Modeling with Data

Operator overloading

29 April 09. [link]

Last time I discussed some pleasant uses of integer division, but I think most of us really think of it as an annoyance. We don't expect all the decimals to be truncated. If I type in 3/2, I expect 1.5, darn it, not 1.

Indeed, this is an annoying gotcha to C and other integer-arithmetic languages, and more broadly, it shows us the dangers of operator overloading. O.o. is when an operator, like /, does something different depending on the types involved. For two integer types, the slash does the divide-and-truncate operation, and for anything else it does the usual division.

Oh, you can do pointer arithmetic, wherein you add a pointer and an integer. This too can lead to confusion: given int x=3, if you should mistakenly ask for &x+3, you don't get a compilation error, and the system just steps forward three steps as requested (which may or may not segfault).
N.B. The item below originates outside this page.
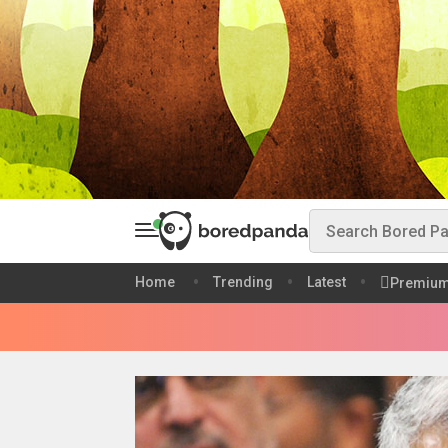
Home
Trending
Latest
Premiu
Other languages actually encourage o.o., and give you tools to create a different meaning for / for any given pair of types. Well, you just saw the tradeoff: we can do things and create meaning for something that had been incoherent (like a pointer plus an integer), but if our expectations are wrong, then we have that much less keeping us from doing the wrong thing.

Human language is very redundant, which is a good thing. Redundancy is a good thing because it allows error-checking. When Nina Simone says ne me quitte pas, it's OK if you space out at the beginning, because ...me quitte pas has the pas to indicate negation. It's OK if you space out at the end, because ne me quitte ... has the ne to indicate negation.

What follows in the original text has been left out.